PHOENIX - Attorney General Mark Brnovich, Senator J.D. Mesnard, and Representative Jeff Weninger announced today they are working together on legislation to protect Arizonans with pre-existing conditions. The new proposed legislation would take effect in the event the U.S. Supreme Court strikes down the Affordable Care Act (ACA) or relevant portions thereof. The group believes Arizona should join approximately a dozen other states that have adopted similar pre-existing condition protections.

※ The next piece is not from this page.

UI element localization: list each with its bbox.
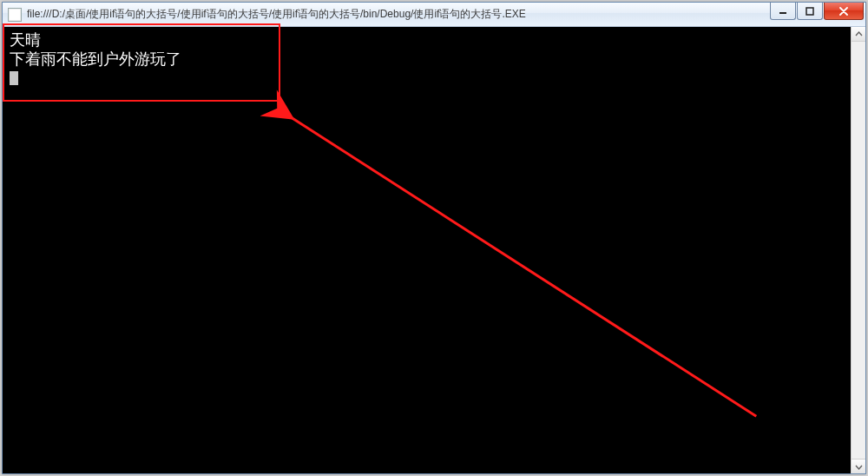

In December 2017, Congress eliminated the penalty for not having health insurance, a provision that was essential to the 2015 Supreme Court decision upholding the ACA’s constitutionality. In December of 2018, a Texas federal judge struck down the ACA on the grounds that the mandate requiring individuals to buy health insurance was unconstitutional and that the rest of the law could not stand without it. That ruling is now on appeal and awaiting a decision from the Fifth Circuit Court of Appeals, which will likely be followed by an appeal to the U.S. Supreme Court.
"A lower court judge has already ruled that the ACA is unconstitutional,” said Attorney General Brnovich. "Although the Supreme Court’s final decision on the matter will not be reached for some time, states should take this opportunity to discuss and debate appropriate protections for people with pre-existing conditions. The goal is to reach a consensus that reflects Arizona’s values and prepares our state in the event that the Supreme Court strikes down all or part of the ACA.”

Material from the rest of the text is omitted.